_What this task involves_
Search term "советы": please copy every line of the records below that contains it.

_Source information_

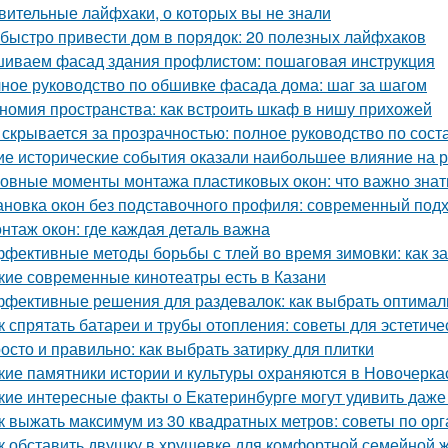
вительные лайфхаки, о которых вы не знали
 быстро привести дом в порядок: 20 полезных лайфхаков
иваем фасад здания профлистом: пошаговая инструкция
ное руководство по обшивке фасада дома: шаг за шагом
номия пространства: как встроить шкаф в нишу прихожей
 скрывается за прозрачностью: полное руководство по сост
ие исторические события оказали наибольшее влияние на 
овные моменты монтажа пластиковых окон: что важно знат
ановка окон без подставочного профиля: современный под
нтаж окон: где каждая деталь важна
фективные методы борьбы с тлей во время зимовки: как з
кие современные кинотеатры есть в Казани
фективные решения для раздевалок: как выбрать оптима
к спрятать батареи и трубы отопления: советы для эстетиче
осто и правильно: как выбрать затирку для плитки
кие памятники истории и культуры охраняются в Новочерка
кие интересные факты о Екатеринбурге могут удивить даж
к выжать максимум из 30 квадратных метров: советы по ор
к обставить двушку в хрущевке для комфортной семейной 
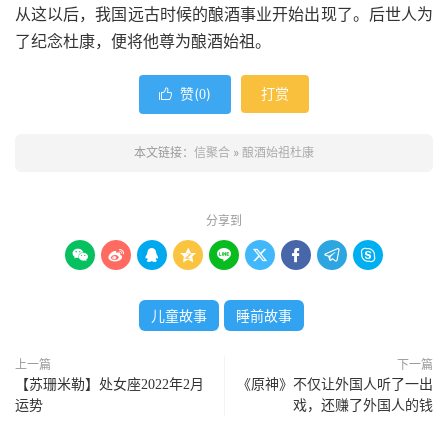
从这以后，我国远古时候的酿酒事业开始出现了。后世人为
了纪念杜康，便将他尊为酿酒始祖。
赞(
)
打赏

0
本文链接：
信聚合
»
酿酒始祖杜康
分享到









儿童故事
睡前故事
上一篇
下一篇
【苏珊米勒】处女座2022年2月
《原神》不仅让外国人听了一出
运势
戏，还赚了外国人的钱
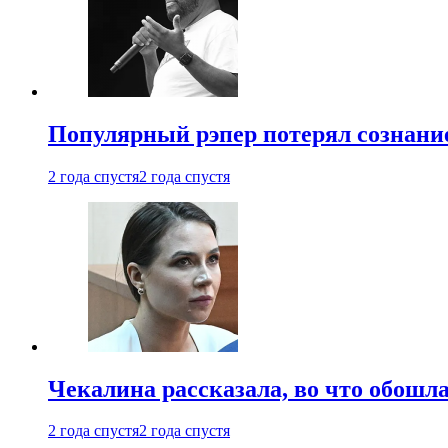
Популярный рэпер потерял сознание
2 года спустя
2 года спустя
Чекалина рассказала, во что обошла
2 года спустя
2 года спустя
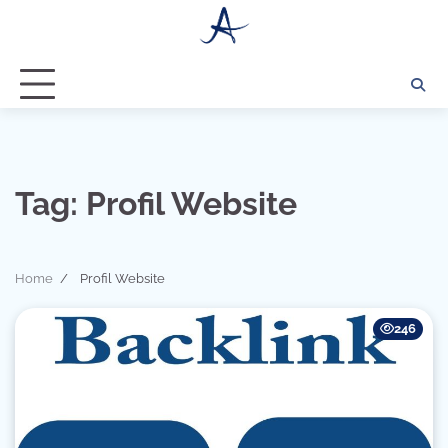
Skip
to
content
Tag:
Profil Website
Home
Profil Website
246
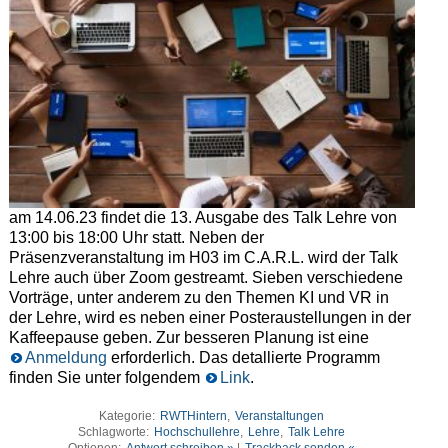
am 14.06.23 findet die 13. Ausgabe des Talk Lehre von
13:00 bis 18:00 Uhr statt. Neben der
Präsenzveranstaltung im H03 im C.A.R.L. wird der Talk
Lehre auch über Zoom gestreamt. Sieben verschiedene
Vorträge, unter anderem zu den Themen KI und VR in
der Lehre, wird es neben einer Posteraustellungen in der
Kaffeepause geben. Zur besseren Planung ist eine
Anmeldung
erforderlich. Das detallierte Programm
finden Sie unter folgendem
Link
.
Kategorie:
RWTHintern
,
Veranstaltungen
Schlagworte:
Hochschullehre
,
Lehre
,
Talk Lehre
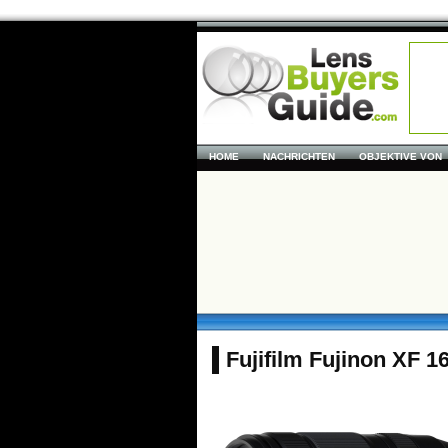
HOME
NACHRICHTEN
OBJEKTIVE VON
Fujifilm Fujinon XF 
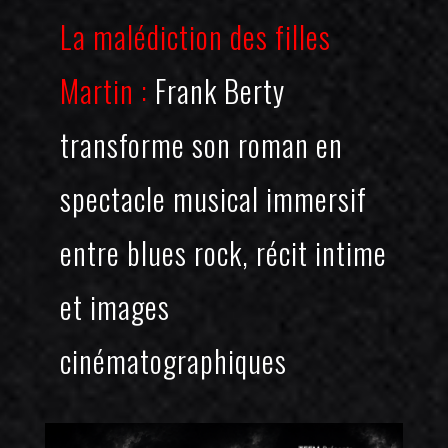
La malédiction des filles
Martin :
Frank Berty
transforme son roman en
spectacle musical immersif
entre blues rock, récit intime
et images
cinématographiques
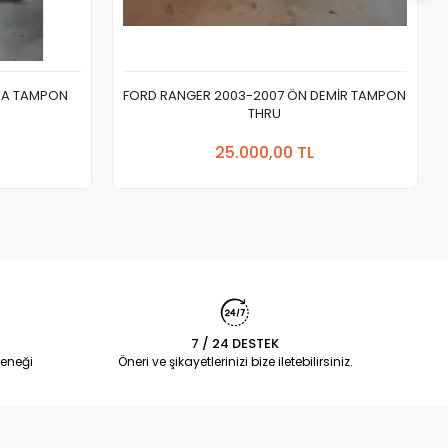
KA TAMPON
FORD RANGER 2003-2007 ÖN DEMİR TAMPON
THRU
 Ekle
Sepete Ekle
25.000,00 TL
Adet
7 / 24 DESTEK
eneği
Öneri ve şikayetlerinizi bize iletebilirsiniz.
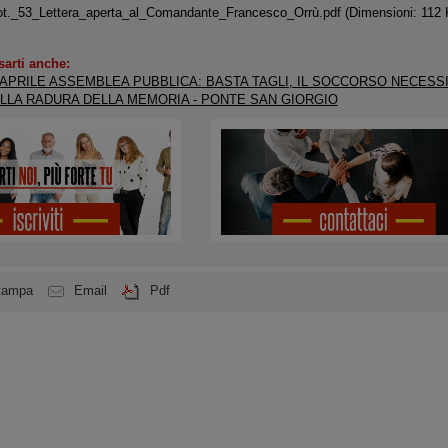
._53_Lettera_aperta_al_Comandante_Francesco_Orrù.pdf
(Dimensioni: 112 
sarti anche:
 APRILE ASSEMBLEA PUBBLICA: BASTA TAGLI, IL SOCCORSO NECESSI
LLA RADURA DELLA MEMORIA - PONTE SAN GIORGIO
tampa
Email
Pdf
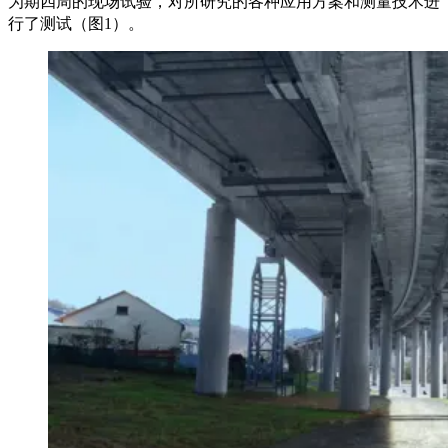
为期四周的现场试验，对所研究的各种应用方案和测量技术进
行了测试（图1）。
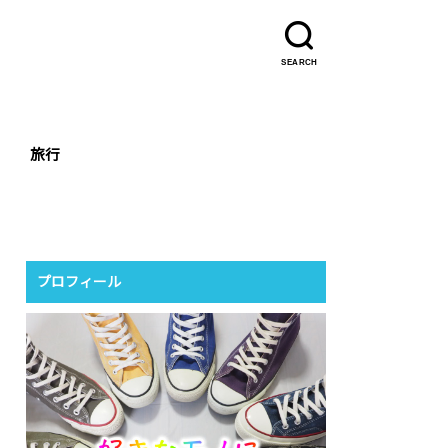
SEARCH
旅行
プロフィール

_Response to this exercise_
к спрятать батареи и трубы отопления: советы для эстетиче
к выжать максимум из 30 квадратных метров: советы по ор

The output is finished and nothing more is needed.